THE TASK -
Would you write out the lines from the one containing "Advertoriale premium – preturi atractive" to the end of the records below, exactly and in full, please?

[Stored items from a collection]
☆ ☆ ☆
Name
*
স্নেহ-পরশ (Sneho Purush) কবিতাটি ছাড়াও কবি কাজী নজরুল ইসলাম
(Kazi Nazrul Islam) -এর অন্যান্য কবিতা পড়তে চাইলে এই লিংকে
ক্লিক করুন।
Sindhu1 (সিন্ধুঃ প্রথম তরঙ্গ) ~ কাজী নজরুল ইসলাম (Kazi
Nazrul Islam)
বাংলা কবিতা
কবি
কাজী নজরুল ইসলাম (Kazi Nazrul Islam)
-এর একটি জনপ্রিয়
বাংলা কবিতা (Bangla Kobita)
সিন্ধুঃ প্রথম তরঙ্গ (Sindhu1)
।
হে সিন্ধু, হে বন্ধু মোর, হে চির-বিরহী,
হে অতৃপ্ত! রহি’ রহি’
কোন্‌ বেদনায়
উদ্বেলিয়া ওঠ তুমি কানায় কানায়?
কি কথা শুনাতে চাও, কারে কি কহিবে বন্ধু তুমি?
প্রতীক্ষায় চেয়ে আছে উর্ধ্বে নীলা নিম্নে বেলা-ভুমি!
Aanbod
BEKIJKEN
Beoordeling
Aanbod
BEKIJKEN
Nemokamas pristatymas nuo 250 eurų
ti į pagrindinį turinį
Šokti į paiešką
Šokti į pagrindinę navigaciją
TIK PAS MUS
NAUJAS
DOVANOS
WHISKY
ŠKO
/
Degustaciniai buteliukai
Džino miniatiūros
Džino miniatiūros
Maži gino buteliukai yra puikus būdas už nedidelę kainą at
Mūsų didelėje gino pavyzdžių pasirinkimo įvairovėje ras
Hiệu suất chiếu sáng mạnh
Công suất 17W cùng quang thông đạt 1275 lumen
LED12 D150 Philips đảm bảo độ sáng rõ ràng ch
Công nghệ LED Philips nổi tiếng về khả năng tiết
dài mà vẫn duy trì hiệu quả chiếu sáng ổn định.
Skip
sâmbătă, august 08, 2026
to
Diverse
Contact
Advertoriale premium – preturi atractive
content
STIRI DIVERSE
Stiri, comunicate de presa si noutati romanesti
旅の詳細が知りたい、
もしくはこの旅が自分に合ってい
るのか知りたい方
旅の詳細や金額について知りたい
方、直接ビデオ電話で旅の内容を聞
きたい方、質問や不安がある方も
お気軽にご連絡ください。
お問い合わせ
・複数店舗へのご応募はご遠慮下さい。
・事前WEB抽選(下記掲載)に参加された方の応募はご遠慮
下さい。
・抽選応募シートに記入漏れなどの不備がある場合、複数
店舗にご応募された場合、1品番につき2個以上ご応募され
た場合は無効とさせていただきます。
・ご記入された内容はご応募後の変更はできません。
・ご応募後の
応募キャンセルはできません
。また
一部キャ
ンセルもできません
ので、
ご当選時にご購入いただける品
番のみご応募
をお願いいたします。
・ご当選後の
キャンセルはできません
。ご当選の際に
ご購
☆ ☆ ☆
OUTPUT -
Advertoriale premium – preturi atractive
content
STIRI DIVERSE
Stiri, comunicate de presa si noutati romanesti
旅の詳細が知りたい、
もしくはこの旅が自分に合ってい
るのか知りたい方
旅の詳細や金額について知りたい
方、直接ビデオ電話で旅の内容を聞
きたい方、質問や不安がある方も
お気軽にご連絡ください。
お問い合わせ
・複数店舗へのご応募はご遠慮下さい。
・事前WEB抽選(下記掲載)に参加された方の応募はご遠慮
下さい。
・抽選応募シートに記入漏れなどの不備がある場合、複数
店舗にご応募された場合、1品番につき2個以上ご応募され
た場合は無効とさせていただきます。
・ご記入された内容はご応募後の変更はできません。
・ご応募後の
応募キャンセルはできません
。また
一部キャ
ンセルもできません
ので、
ご当選時にご購入いただける品
番のみご応募
をお願いいたします。
・ご当選後の
キャンセルはできません
。ご当選の際に
ご購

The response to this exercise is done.